Records excerpted from a collection
....

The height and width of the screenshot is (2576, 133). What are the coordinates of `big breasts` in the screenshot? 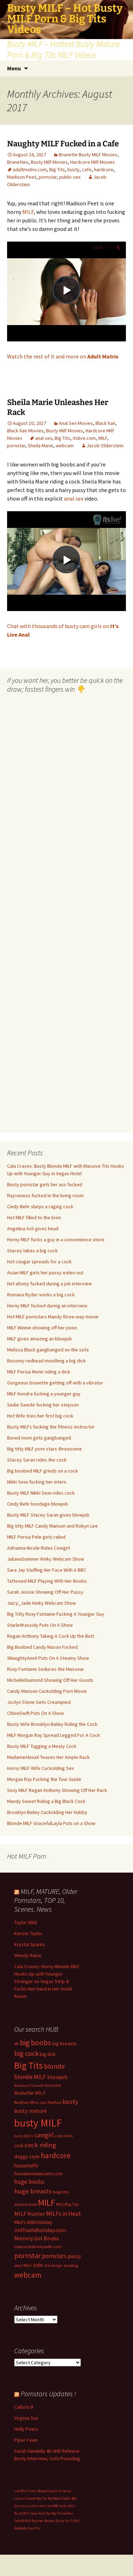 It's located at (64, 2043).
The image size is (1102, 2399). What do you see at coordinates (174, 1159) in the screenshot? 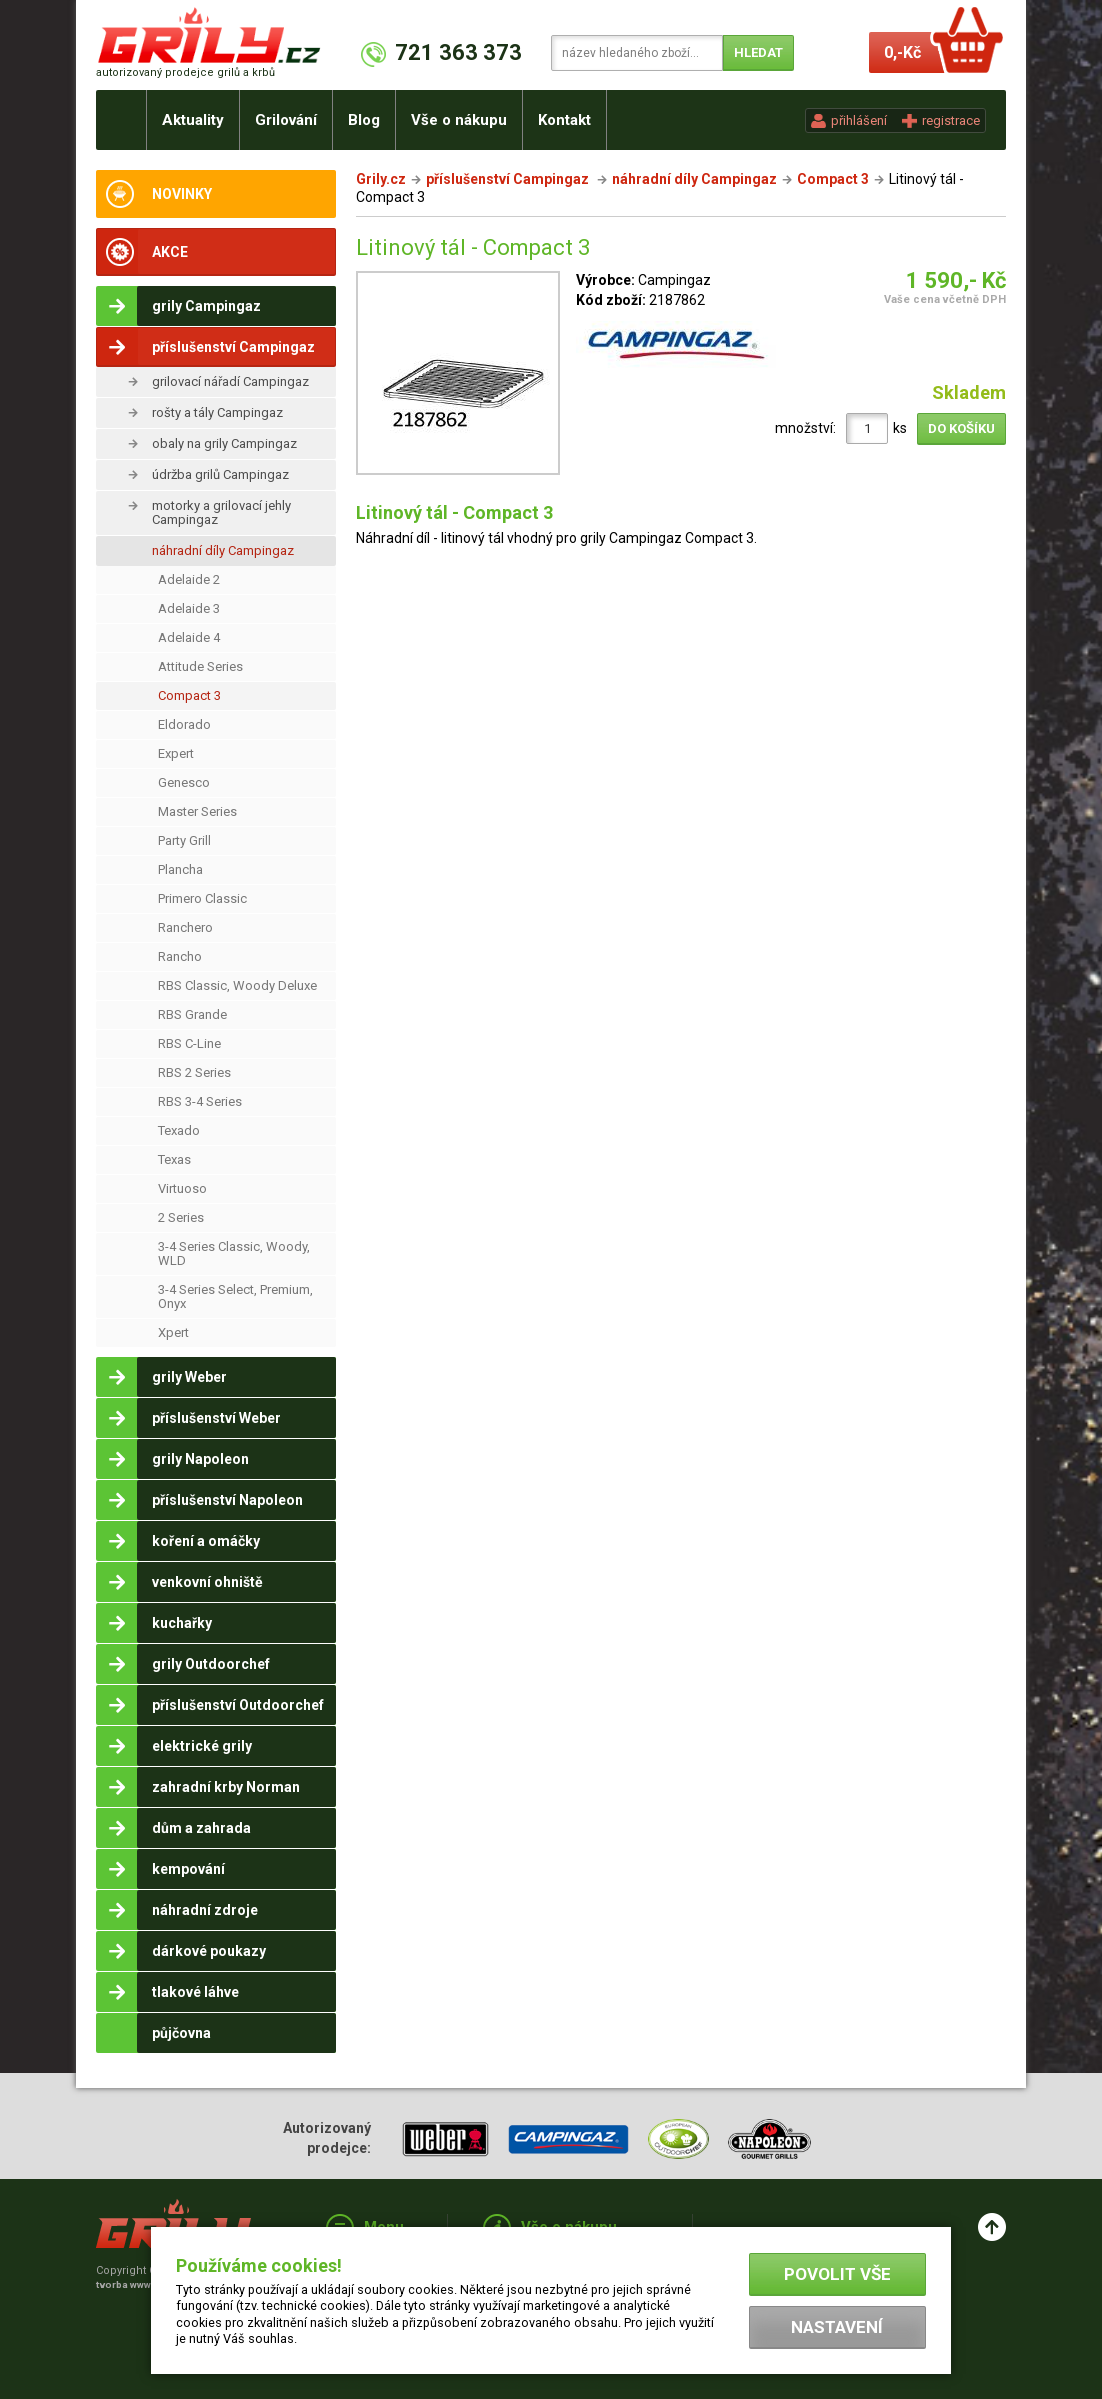
I see `Texas` at bounding box center [174, 1159].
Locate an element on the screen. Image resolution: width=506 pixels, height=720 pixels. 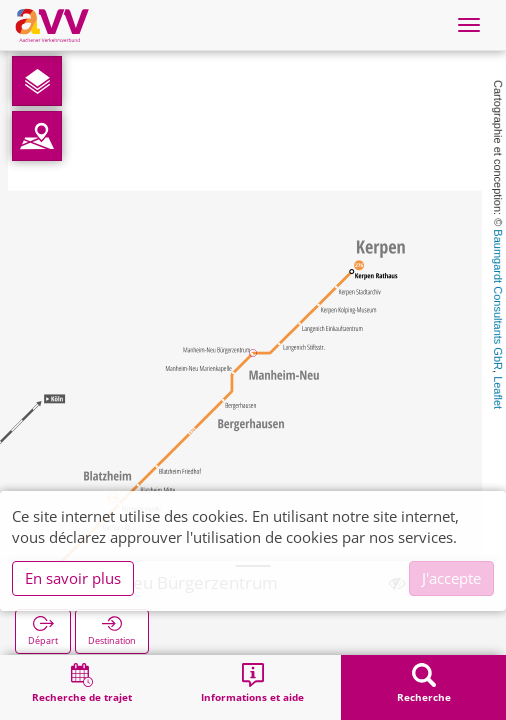
Leaflet is located at coordinates (498, 392).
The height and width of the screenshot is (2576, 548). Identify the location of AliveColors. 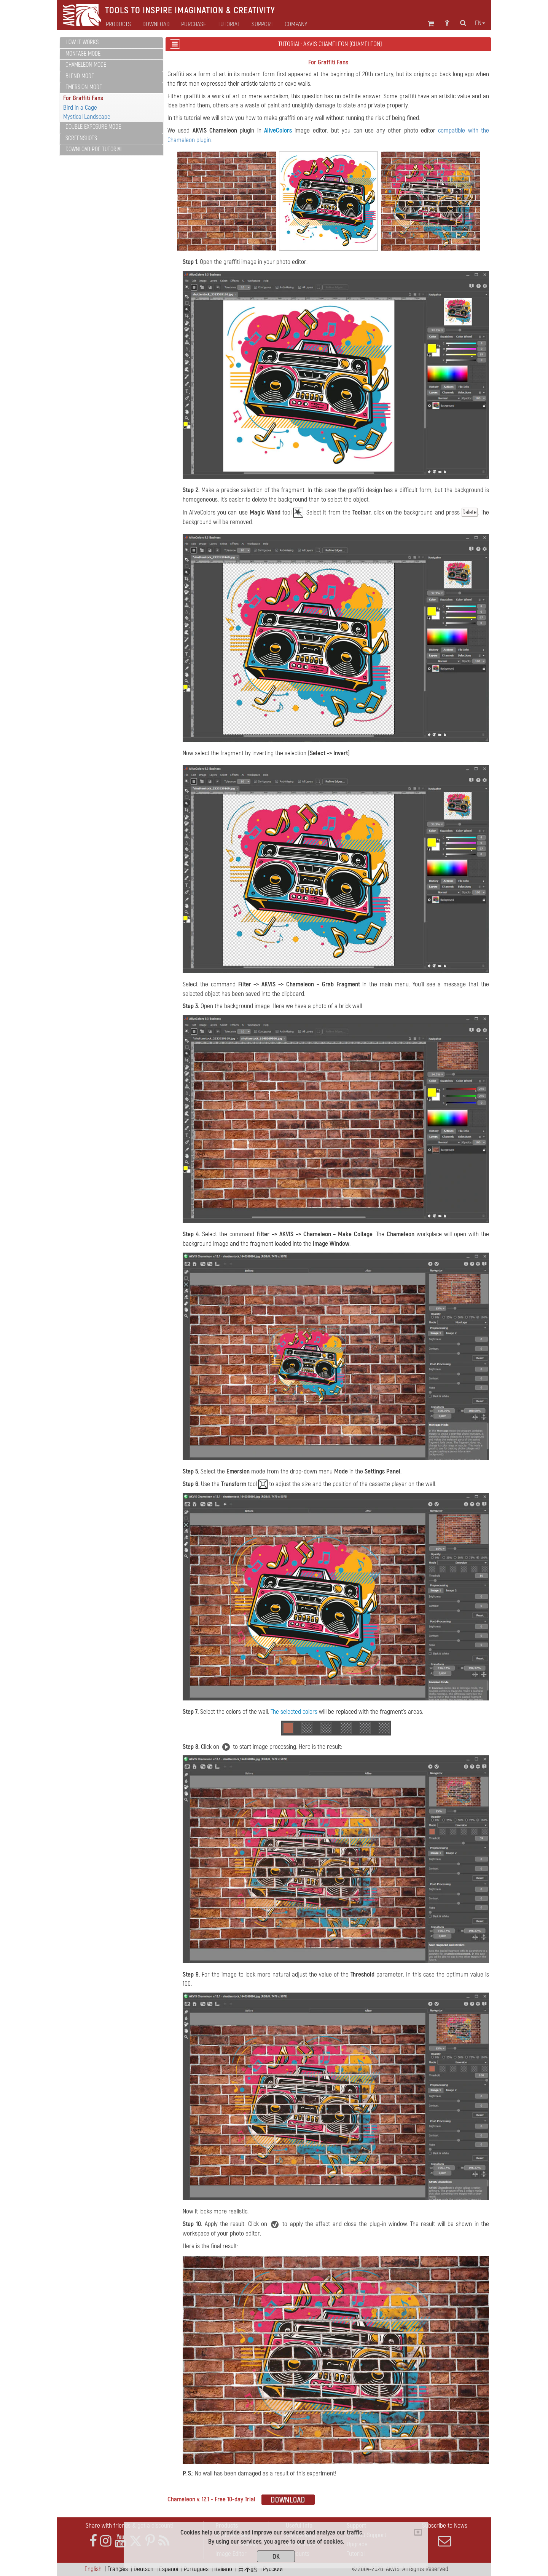
(278, 130).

....

Your instructions> Reproduce exactly the lines that run from the line holding "Locate an element" through the final line of the entries, and omit every picture.

Task result>
Locate an element on the screen. Image resolution: width=506 pixels, height=720 pixels. 
Leaflet is located at coordinates (498, 392).
The height and width of the screenshot is (2576, 548). Identify the location of AliveColors. 
(278, 130).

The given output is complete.